Ledya Yohannes is writing exams for her first year of law school at the University of Toronto and feeling confident her grades will be good. Soon she’ll be in Ethiopia at her summer job working for a non-profit organization researching child trafficking.
A few years ago, when she was still an undergraduate international relations student, she wasn’t sure whether she would even apply. Tuition was approaching $30,000 and she knew she would need to spend a summer studying full-time for the Law School Admissions Test (LSAT). To afford a test preparation course, which cost between $500 and $1,000, she would have had to work a job on top of full-time studying.
Then she heard about U of T’s new Law School Access Program. It offered a free LSAT course for students from low-income families with averages of at least 78 per cent. They could qualify if they had received the Canada Student Grant for Students from Low-income Families, which last year had a cutoff of $43,941 for a family of four in Ontario. Yohannes met the requirements and signed up. In addition to a weekly test seminar similar to what private companies offer, the access program brought in guest speakers who opened her eyes to various careers in law and financial aid options.
Yohannes’s tuition has been dramatically reduced thanks to the financial aid she learned about that summer. The law access program “tries to encourage people from diverse backgrounds [to see] that law is an option,” she says.

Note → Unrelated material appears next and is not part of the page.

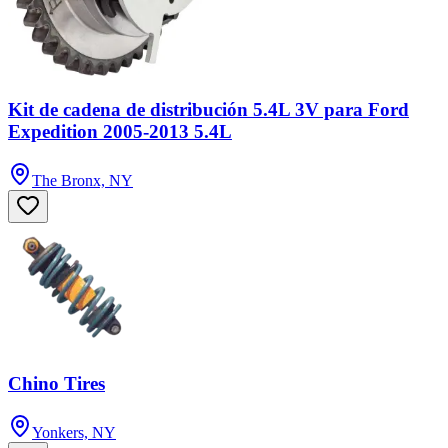
Kit de cadena de distribución 5.4L 3V para Ford
Expedition 2005-2013 5.4L
The Bronx, NY
Chino Tires
Yonkers, NY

U of T’s program, a first of its kind in Canada, has had enough early success that several Ontario law schools have jointly applied for a grant from the Law School Admission Council, makers of the LSAT, to fund programs at their schools.
It’s easy to see why. Of the 43 students who took the program at U of T in the past two years, 13 have already been accepted to law schools, including Dalhousie, McGill and Windsor. Three are at U of T.
Alexis Archbold, assistant dean of students, came up with the idea for a summer program after working with Law in Action Within Schools, a outreach program promoting post-secondary education and legal careers in Toronto high schools. She saw how historically disadvantaged groups faced obstacles like low expectations, poor support and sometimes lacked role models in law. “We need to take responsibility for being proactive about reducing those obstacles,” she says. “The high cost of a commercial prep course seemed like such an easy one for us to tackle.”
The program is not expensive to run, about $5,000 per year. Archbold says LSAC offered free test-preparation materials, U of T’s career and financial services staff provided workshops and a summer student was hired to deliver the program. This summer, it will have even more support. The firm Borden Ladner Gervais will offer food, mentorship and teaching space that will allow participants to see lawyers in action, and each student will be assigned two mentors: a student and a lawyer.
Yohannes didn’t have a mentor but she did feel supported by the school before she wrote the LSAT. “I’m really glad I chose U of T,” she says, “I’ve met some of my greatest friends here. I’ve never felt excluded. I’ve just felt it’s such a welcoming environment.”